Nothing to do, nowhere to be.

Is doing nothing an essential step on your way to doing what you want?

By Mary Zakheim

Here I sit. I am in my room and the calendar boasts July the twenty third. The clock ticks on, closing in on midnight. The sky darkens, soon settling into its short-lived inky respite from daytime. And here I sit. I paw at my keyboard, clicking through the familiar pages on my browser, a monotonous medley: facebook, twitter, gmail. My eyes are heavily lidded and they slowly turn to my lit-up phone screen that blares a recent message received from a friend.

He speaks of plans abroad: plans to meet up, to see new places, to live like locals. My eyes fly open and the Jabba-the-Hut-like blob that I had been a mere minute ago has given way to the fervent foreign Googler who has taken over my laptop. Suddenly, tabs fill the top of my browser with titles like, “UK road trips”, “Mecklenburg how far away from Berlin”, “Oktoberfest in Munich” and “Istanbul to Mykonos flight”. Suddenly, the dronish boredom that had been hovering threateningly over me all day had evaporated. Suddenly, I was alive and dedicated and fervent.

As I went into this summer knowing that I would be without a job, I certainly wondered how I would be faring as summer tapered off into my plans of travel. Would I come to hate myself for deciding to take a break? I have always been somebody who has thrived with routine, order, chores – in short, a strict list of things to do and places to be. And I had always followed my list to perfection, arriving ten minutes early to most everything and checking things off days before they were due. I always loved to ask for more work on a Thursday, pretending to blush when I shyly informed my employers that I’d finished everything they’d set out for me to do.

I’m still that routine-laden woman, I just now find myself flying out of my house two minutes late in meeting a friend, misplacing my keys that I’ve never before misplaced, fretting over crossword puzzles for entire mornings, poring over books that I’ve never had time to pore over. It seems that without a set routine, I also have no standardised set of rules for my daily life. At first, I was horrified at my lateness and worried over my misplaced keys, muttering that I’ve never misplaced my keys in my entire life before this summer.
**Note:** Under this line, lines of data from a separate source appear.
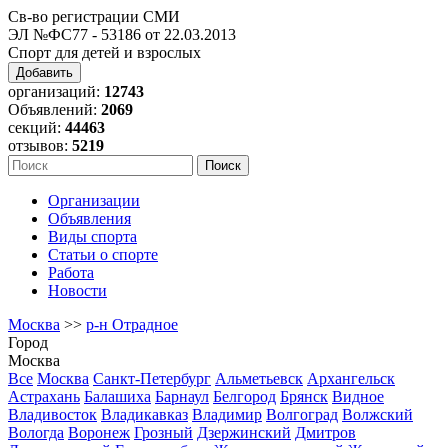
Св-во регистрации СМИ
ЭЛ №ФС77 - 53186 от 22.03.2013
Спорт для детей и взрослых
Добавить
организаций:
12743
Объявлений:
2069
секций:
44463
отзывов:
5219
Организации
Объявления
Виды спорта
Статьи о спорте
Работа
Новости
Москва
>>
р-н Отрадное
Город
Москва
Все
Москва
Санкт-Петербург
Альметьевск
Архангельск
Астрахань
Балашиха
Барнаул
Белгород
Брянск
Видное
Владивосток
Владикавказ
Владимир
Волгоград
Волжский
Вологда
Воронеж
Грозный
Дзержинский
Дмитров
Indeed, having nowhere to go and nothing to see was quite the terrifying prospect at first.

Then I settled in to the life of a lady of leisure (as my mother calls it): I started going on daily hikes with my mom and sister, I started the A Song of Ice and Fire series (five thousand pages later – come on, George R.R. Martin, give me more!), I embarked on doable sewing projects, I sat in the sun and ate blueberries and read books and caught up with friends and enjoyed the summer as I’d never been able to before.

Before, in the days of an employed me, my weekends and time off were taken to be two days of wild, untamed freedom where I’d often gallivant off to another state or else go on some wild adventure because – hey, I only had two days of this nonsense before I had to wake up at 6:30 am on a Monday and start the whole routine all over again.
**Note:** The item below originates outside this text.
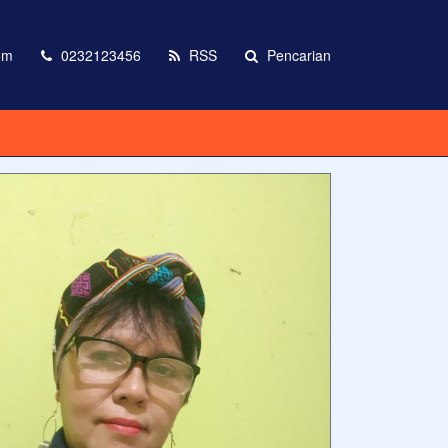
om
0232123456
RSS
Pencarian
In some ways, not having a job has been an adventure in its own right. Forced to find solace in solitude, to find my own sort of journeys, to explore what really constitutes who I am and what I want, this summer of unemployment has lent me rather keen insights and adventures – albeit, packaged a bit differently than what I am used to.

To yank myself out of my comfortable bed of routine was to do myself a huge favour.

In doing so, I was able to shake away the structured confidence that four years of constant study, employment and unquestioned acceptance has wrought upon me. Underneath it all, I found that I wasn’t quite sure who I was if I did not bear some kind of label. Who was I really if not a student, an intern, a writer? Indeed, I’m afraid that the classic case of post-graduate quarter life crisis was upon me.

And now, here I sit. I am still in my room and my calendar has just changed to July the twenty fourth. My clock has ticked well past midnight. The sky is still its inky black, savouring the moments before the sharp rays of first light will pierce it. And I reflect on my past three months as an unemployment graduate. Sure, I’ve been bored and tired and uninspired at times – but I must say, I’ve felt these things even with a job or two (or three). What has stood out this summer is how much “doing nothing” has helped me to see what I should be doing in my future – what I want to be doing in my future. Free from my occupying routine, I’ve been able to really, actually, relax and think long term about my hopes and dreams and desires – rather than the short-term thinking that a busy schedule necessitates.

I am a woman of routine, of order, of logic. I am also a woman of adventure, of passion, of questions. I venture forth to try and find the balance between those two halves of myself. This summer, I like to think that I got a little bit closer.